__Work item__.
Exact reproduction is needed for the lines from the one with "Wrap output in" to the end of the listing below, and for no other lines.

__Exercise material__.
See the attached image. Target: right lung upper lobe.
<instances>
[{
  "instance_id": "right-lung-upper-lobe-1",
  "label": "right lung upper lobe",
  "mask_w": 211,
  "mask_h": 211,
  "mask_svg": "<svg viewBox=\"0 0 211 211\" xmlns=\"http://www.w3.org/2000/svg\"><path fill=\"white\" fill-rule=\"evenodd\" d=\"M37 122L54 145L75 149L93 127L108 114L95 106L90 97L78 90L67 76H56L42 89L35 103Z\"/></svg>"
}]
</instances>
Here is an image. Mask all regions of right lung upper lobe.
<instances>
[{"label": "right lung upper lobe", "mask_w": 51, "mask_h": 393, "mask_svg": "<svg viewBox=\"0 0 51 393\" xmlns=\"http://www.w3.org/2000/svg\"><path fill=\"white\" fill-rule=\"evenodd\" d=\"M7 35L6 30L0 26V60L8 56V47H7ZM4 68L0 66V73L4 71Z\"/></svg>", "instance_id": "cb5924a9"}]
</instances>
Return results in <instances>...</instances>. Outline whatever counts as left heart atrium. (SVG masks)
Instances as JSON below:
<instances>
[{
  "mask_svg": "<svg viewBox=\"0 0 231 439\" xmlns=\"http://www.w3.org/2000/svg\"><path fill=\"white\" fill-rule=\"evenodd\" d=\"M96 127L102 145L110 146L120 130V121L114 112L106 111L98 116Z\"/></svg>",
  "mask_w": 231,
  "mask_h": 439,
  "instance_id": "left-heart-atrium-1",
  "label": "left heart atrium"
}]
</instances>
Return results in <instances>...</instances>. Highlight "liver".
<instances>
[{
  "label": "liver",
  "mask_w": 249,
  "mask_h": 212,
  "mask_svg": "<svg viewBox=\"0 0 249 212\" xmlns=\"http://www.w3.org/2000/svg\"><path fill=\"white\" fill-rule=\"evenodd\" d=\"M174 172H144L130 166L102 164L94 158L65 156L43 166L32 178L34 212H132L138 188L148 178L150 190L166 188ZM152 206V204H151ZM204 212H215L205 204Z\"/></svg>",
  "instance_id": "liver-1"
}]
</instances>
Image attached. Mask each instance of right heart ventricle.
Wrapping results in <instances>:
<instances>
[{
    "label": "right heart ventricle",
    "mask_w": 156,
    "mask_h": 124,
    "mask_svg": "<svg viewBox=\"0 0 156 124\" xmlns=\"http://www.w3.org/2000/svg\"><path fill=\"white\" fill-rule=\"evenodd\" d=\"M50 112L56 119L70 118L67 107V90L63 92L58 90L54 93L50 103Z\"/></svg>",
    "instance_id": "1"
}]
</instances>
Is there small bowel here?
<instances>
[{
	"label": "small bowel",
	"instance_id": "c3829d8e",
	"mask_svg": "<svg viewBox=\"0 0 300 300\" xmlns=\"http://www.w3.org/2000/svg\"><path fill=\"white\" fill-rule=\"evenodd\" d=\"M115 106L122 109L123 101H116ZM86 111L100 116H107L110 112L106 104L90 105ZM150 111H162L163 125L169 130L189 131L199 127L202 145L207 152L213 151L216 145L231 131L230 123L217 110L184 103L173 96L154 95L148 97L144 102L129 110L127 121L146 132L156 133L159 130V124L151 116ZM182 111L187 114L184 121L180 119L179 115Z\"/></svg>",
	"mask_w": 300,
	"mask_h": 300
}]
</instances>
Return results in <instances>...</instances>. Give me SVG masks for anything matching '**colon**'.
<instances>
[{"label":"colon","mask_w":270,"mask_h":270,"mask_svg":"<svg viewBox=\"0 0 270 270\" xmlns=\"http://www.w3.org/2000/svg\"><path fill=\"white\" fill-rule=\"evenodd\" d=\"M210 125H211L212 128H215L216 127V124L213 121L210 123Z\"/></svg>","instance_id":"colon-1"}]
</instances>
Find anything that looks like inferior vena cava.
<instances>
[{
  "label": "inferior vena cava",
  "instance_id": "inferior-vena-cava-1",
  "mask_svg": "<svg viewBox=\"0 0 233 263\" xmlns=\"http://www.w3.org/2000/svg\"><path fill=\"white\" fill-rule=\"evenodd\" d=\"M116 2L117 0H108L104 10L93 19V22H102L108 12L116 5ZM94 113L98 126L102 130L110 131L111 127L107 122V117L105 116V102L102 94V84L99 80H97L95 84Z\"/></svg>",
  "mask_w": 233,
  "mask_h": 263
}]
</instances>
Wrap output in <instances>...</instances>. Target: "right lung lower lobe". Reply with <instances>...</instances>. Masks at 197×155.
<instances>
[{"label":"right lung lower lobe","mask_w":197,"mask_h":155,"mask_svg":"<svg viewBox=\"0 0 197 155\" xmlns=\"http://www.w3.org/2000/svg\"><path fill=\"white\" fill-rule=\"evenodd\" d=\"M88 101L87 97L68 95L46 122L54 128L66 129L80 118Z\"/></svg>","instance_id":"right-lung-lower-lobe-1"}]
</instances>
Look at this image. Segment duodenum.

__Written reply__.
Wrap output in <instances>...</instances>. Target: "right lung lower lobe". Reply with <instances>...</instances>. Masks at 197×155.
<instances>
[{"label":"right lung lower lobe","mask_w":197,"mask_h":155,"mask_svg":"<svg viewBox=\"0 0 197 155\" xmlns=\"http://www.w3.org/2000/svg\"><path fill=\"white\" fill-rule=\"evenodd\" d=\"M88 101L87 97L68 95L46 122L54 128L66 129L80 118Z\"/></svg>","instance_id":"right-lung-lower-lobe-1"}]
</instances>
Look at this image. Segment duodenum.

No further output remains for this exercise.